You are absolutely correct, it seems the standards have fallen.
Wished you lived in the States Louis, We’d find a way of storming the hallowed halls of Harvard Divinity!
Hi clublu2201, Harvard has been liberal for a long time and Iowa and North Carolina are worse. It seems to be a growing tendency and the professors who are Christian believers are accused of imposing their faith on biblical studies. The people at SBL are also accused of the same thing. We are supposed to believe that biblical studies has come to an end.
Louis, why would you write: “We are supposed to believe that biblical studies have come to an end.”?
Whereas these liberal “scholars” have confused the core of the NT, don’t you suppose that there is room for more growth?
Hi Annette, it is sometimes taken for granted that religious belief is outdated and that we have an alternative which says ‘forget about God’, which was the message RD gave when he went around London in that bus. It was exactly in this city that more than a decade ago I could sense what was to come.
I went to a bookshop belonging to a big chain bookstore to ask if they had a book about Jesus in history. The young man at the counter looked at me and asked, “Jesus? How do you spell that?”. Knowing the mentality prevailing at that end I said quietly, “J-e-s-u-s”. He had to do his job, so he looked at the computer and said that the book I was looking for was not available. Around the same time I once saw a boy wearing a white t-shirt walking on the road. The words “Jesus died for his sins, not mine.” was printed on it.
Well, we are talking about people in general, but this attitude reached the higher, more educated strata in the Western world a long time ago and can now also be felt in the academy and that is what I meant. It is there only in some universities, it seems, but my guess is that it will spread. The younger generation is not that interested in religion.
Judaism and Christianity are evolving, times have changed, they have to adapt to developments in science, although science cannot explain everything. See the interview:
https://www.academia.edu/4700001/What_do_we_know_about_the_Bible_An_interview_with_Joseph_A._Fitzmyer_SJ
I agree with you that there is room for more growth, but making new translations of the Bible will not help. Science-theology dialogue is crucial and so is good systematic theology as well as new ideas in Christology. .
As I pointed out last year, Karen King is trying to get people to swallow a forgery, obtained from an “anonymous figure”. After all, that is very interesting for her because of the line she is towing. More bad news for her:
http://edition.cnn.com/2015/02/20/living/jesus-series-gospel-wife/index.html
One has to be careful with anonymous figures or collectors in this area just as with unprovenanced artefacts relating to biblical archaeology in Israel.
Louis, you’ll find a very recent most interesting article on the “Coptic fragment” on a CNN website dated 21 Feb by Dale (Yale) & Moss (Notre Dame).
Fragment’s papyrus carbon-dated OK, and ink components looked ancient. So if it was a forgery it was a good one.
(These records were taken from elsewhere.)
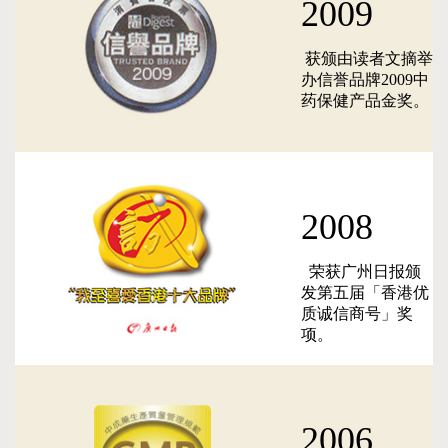
2009
获颁由读者文摘举
办信誉品牌2009中
药保健产品金奖。
2008
荣获广州日报颁
发第五届「香港优
质诚信商号」奖
项。
2006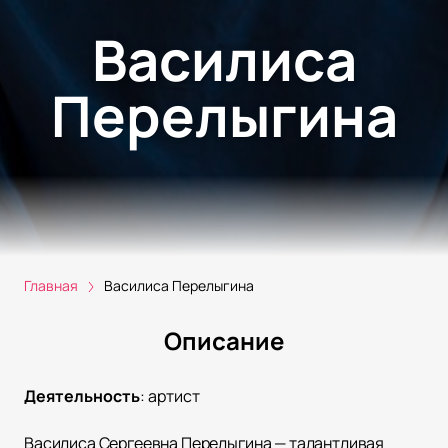
Василиса
Перелыгина
Главная
Василиса Перелыгина
Описание
Деятельность
:
артист
Василиса Сергеевна Перелыгина — талантливая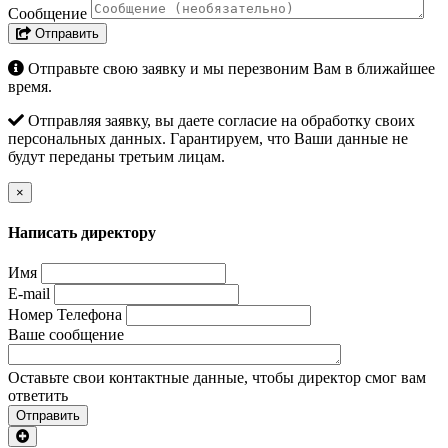
Сообщение
Отправить
Отправьте свою заявку и мы перезвоним Вам в ближайшее
время.
Отправляя заявку, вы даете согласие на обработку своих
персональных данных. Гарантируем, что Ваши данные не
будут переданы третьим лицам.
×
Написать директору
Имя
E-mail
Номер Телефона
Ваше сообщение
Оставьте свои контактные данные, чтобы директор смог вам
ответить
Отправить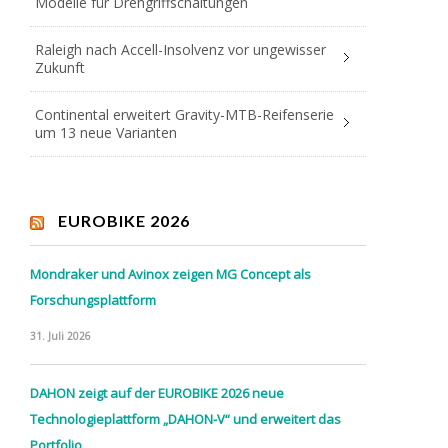
Modelle für Drehgriffschaltungen
Raleigh nach Accell-Insolvenz vor ungewisser
Zukunft
Continental erweitert Gravity-MTB-Reifenserie
um 13 neue Varianten
EUROBIKE 2026
Mondraker und Avinox zeigen MG Concept als
Forschungsplattform
31. Juli 2026
DAHON zeigt auf der EUROBIKE 2026 neue
Technologieplattform „DAHON-V“ und erweitert das
Portfolio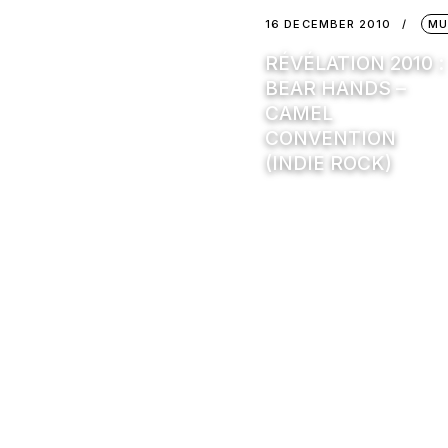
16 DECEMBER 2010
MU
RÉVÉLATION 2010 :
BEAR HANDS –
CAMEL
CONVENTION
(INDIE ROCK)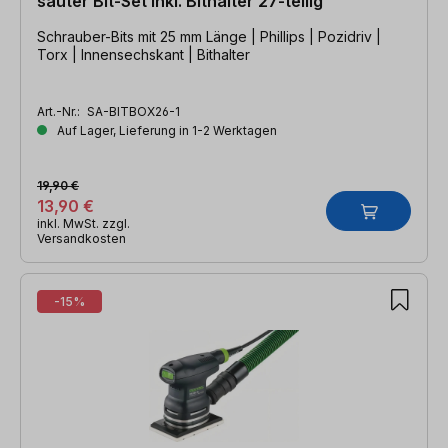
sauter Bit-Set inkl. Bithalter 27-teilig
Schrauber-Bits mit 25 mm Länge | Phillips | Pozidriv |
Torx | Innensechskant | Bithalter
Art.-Nr.:
SA-BITBOX26-1
Auf Lager, Lieferung in 1-2 Werktagen
19,90 €
13,90 €
inkl. MwSt. zzgl.
Versandkosten
-15%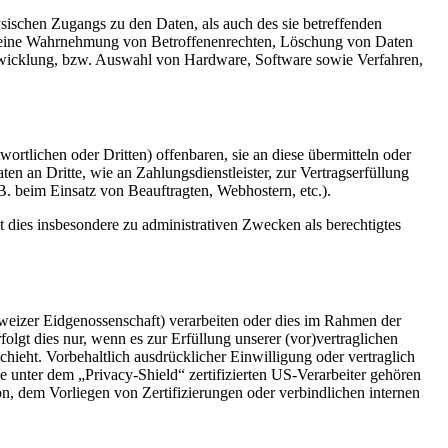
sischen Zugangs zu den Daten, als auch des sie betreffenden
die eine Wahrnehmung von Betroffenenrechten, Löschung von Daten
ntwicklung, bzw. Auswahl von Hardware, Software sowie Verfahren,
tlichen oder Dritten) offenbaren, sie an diese übermitteln oder
en an Dritte, wie an Zahlungsdienstleister, zur Vertragserfüllung
z.B. beim Einsatz von Beauftragten, Webhostern, etc.).
dies insbesondere zu administrativen Zwecken als berechtigtes
weizer Eidgenossenschaft) verarbeiten oder dies im Rahmen der
gt dies nur, wenn es zur Erfüllung unserer (vor)vertraglichen
chieht. Vorbehaltlich ausdrücklicher Einwilligung oder vertraglich
e unter dem „Privacy-Shield“ zertifizierten US-Verarbeiter gehören
, dem Vorliegen von Zertifizierungen oder verbindlichen internen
However Baden & Moss discovered textual links with a known forgery that had been alleged to be a Gospel of John in a rare Coptic dialect. Dating of John papyrus was 9th century, yet the dialect died out before 6th century, hence John was a forgery. Some of the text of John was copied into the Coptic fragment. Article includes disclaimer, stating that the views expressed are those of Baden & Moss. Article includes claim: “What the entire episode does, rather, is remind us — scholars included — that science might not always have all the answers. / This forgery was detected not through lab analysis but through good old-fashioned humanities-based detective work. This was Sherlock Holmes, not “CSI.” / There remains no substitute for deep, thorough, scholarly expertise in ancient languages and texts.” However, clearly carbon-dating was used to discover the John forgery.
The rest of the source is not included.